Her advice for women entrepreneurs is to connect and network with other entrepreneurs and “don’t let imposter syndrome hold you back. Nobody has it all figured out, and the more entrepreneurs you can meet, talk to and understand, the more you’ll find that we’re all figuring it out as we go.”
She notes that the connections you make through networking can benefit you in more ways that you imagine.
“Your connections will open doors, keep you grounded, and hopefully inspire you to you reach new heights,” she says.
Janét Aizenstros is the founder and chief executive officer of Kitchener-based media tech company Ahava Group Global. Some of the company’s many properties include Ahava Digital, a consultancy helping companies grow relationships with women consumers, Twenty One Consulting, a consultancy helping women founders scale, as well as agencies focused on illustration, film production, music and more. Ms. Aizenstros is the recipient of the 2021 RBC Canadian Women Entrepreneur Excellence Award.

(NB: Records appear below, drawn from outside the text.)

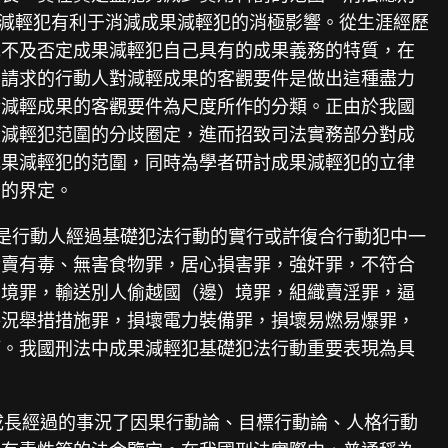
果減輕犯有利于消減成果減輕犯的消極影響。從生涯經歷
克不及否定成果減輕犯自己具有的成果義務的特質，在
法請求的行動人對減輕成果的客觀要件是做出這種盡力
對減輕成果的客觀要件為尺度所作的分類。正由於我國
果減輕犯范圍的分歧圈定，進而招致司法實務部分對成
成果減輕犯的范圍，同時為學者研討成果減輕犯的立律
白的界定。
是行動人經過基礎犯法行動的實行或許復合行動犯中一
發賣有毒、無害食物罪，居心損害罪，強奸罪，不符合
）境罪，輸送別人偷越國（邊）境罪，組織賣淫罪，逼
路況舉措措施罪，損壞電力裝備罪，損壞易燃易爆罪，
等。我國刑法中成果減輕犯基礎犯法行動重要表現為具
的成長經過的事況了因果行動論、目標行動論、人格行動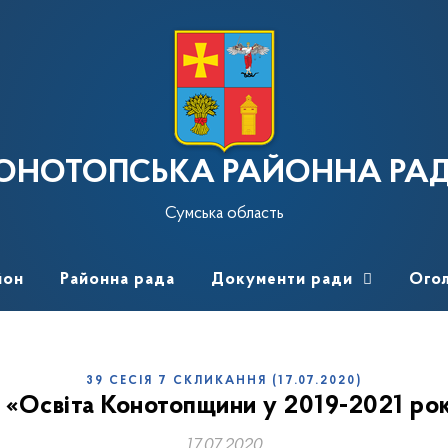
ОНОТОПСЬКА РАЙОННА РА
Сумська область
йон
Районна рада
Документи ради
Ого
39 СЕСІЯ 7 СКЛИКАННЯ (17.07.2020)
«Освіта Конотопщини у 2019-2021 рока
17.07.2020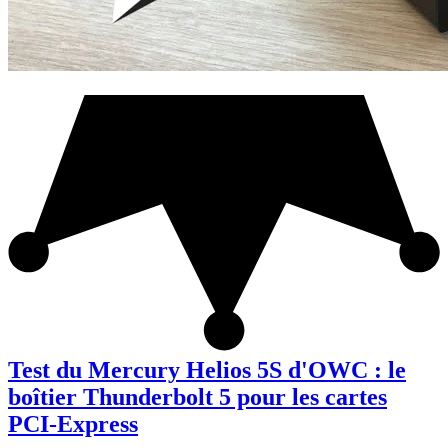
Test du Mercury Helios 5S d'OWC : le
boîtier Thunderbolt 5 pour les cartes
PCI-Express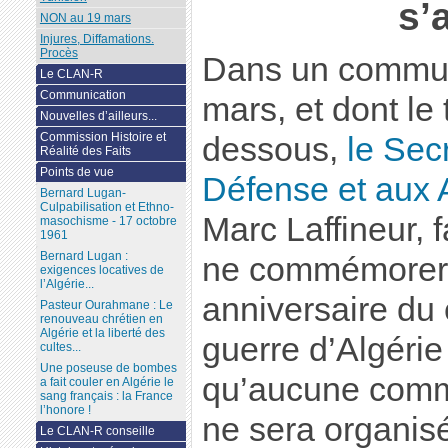
s’
NON au 19 mars
Injures, Diffamations.
Procès
Dans un commun
Le CLAN-R
Communication
mars, et dont le 
Nouvelles d’ailleurs...
Commission Histoire et
dessous,
le Secr
Réalité des Faits
Points de vue
Défense et aux 
Bernard Lugan-
Culpabilisation et Ethno-
Marc Laffineur, f
masochisme - 17 octobre
1961
Bernard Lugan :
ne commémorera
exigences locatives de
l’Algérie...
anniversaire du 
Pasteur Ourahmane : Le
renouveau chrétien en
Algérie et la liberté des
guerre d’Algérie
cultes...
Une poseuse de bombes
qu’aucune comm
a fait couler en Algérie le
sang français : la France
l’honore !
ne sera organis
Le CLAN-R conseille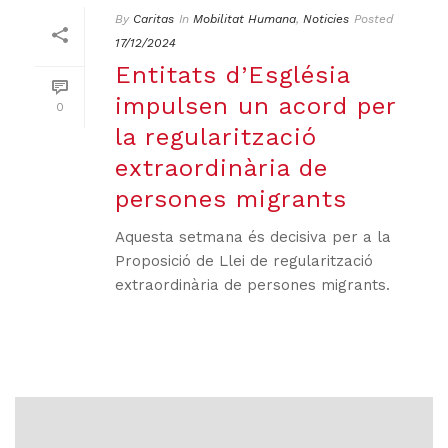
By
Caritas
In
Mobilitat Humana
,
Noticies
Posted
17/12/2024
Entitats d’Església
impulsen un acord per
0
la regularització
extraordinària de
persones migrants
Aquesta setmana és decisiva per a la
Proposició de Llei de regularització
extraordinària de persones migrants.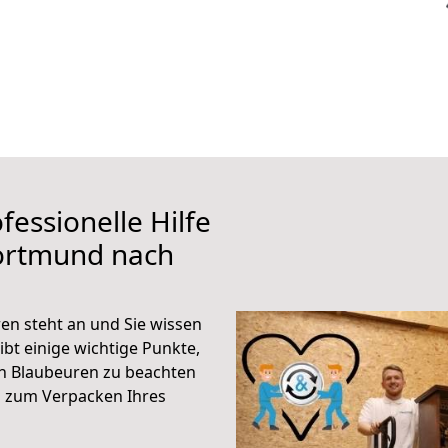
fessionelle Hilfe
ortmund nach
n steht an und Sie wissen
ibt einige wichtige Punkte,
h Blaubeuren zu beachten
n zum Verpacken Ihres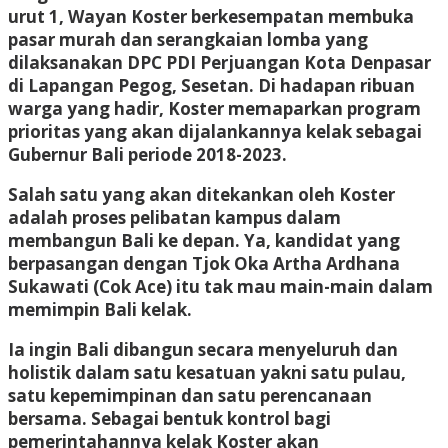
urut 1, Wayan Koster berkesempatan membuka
pasar murah dan serangkaian lomba yang
dilaksanakan DPC PDI Perjuangan Kota Denpasar
di Lapangan Pegog, Sesetan. Di hadapan ribuan
warga yang hadir, Koster memaparkan program
prioritas yang akan dijalankannya kelak sebagai
Gubernur Bali periode 2018-2023.
Salah satu yang akan ditekankan oleh Koster
adalah proses pelibatan kampus dalam
membangun Bali ke depan. Ya, kandidat yang
berpasangan dengan Tjok Oka Artha Ardhana
Sukawati (Cok Ace) itu tak mau main-main dalam
memimpin Bali kelak.
Ia ingin Bali dibangun secara menyeluruh dan
holistik dalam satu kesatuan yakni satu pulau,
satu kepemimpinan dan satu perencanaan
bersama. Sebagai bentuk kontrol bagi
pemerintahannya kelak Koster akan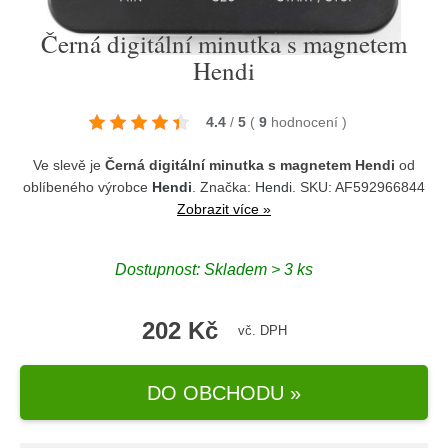
Černá digitální minutka s magnetem
Hendi
4.4
/
5
(
9
hodnocení
)
Ve slevě je
Černá digitální minutka s magnetem Hendi
od
oblíbeného výrobce
Hendi
. Značka:
Hendi
. SKU: AF592966844
Zobrazit více »
Dostupnost:
Skladem > 3 ks
202 Kč
vč. DPH
DO OBCHODU »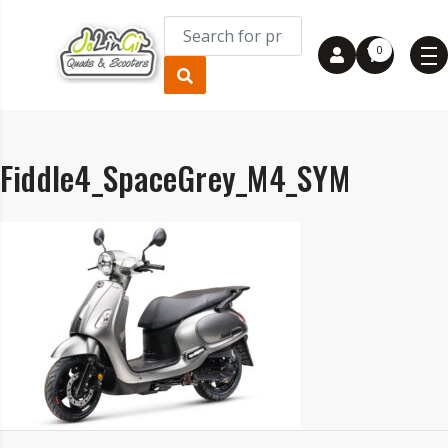
0
Fiddle4_SpaceGrey_M4_SYM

“Successful women never pretend to be someone else, nor do we try to fit in with the crowd,” says Dr. Aizenstros. “We move to our own rhythm. We don’t ask permission. We don’t wait for someone to give us the opportunity. We take the opportunity.”
Successful women are willing to jump over obstacles and “tango with adversity” if necessary, Dr. Aizenstros says.
“We move forward with purpose and vision, never looking at the past. We are relentless even with silent tears. This is what sets us apart from everyone else.”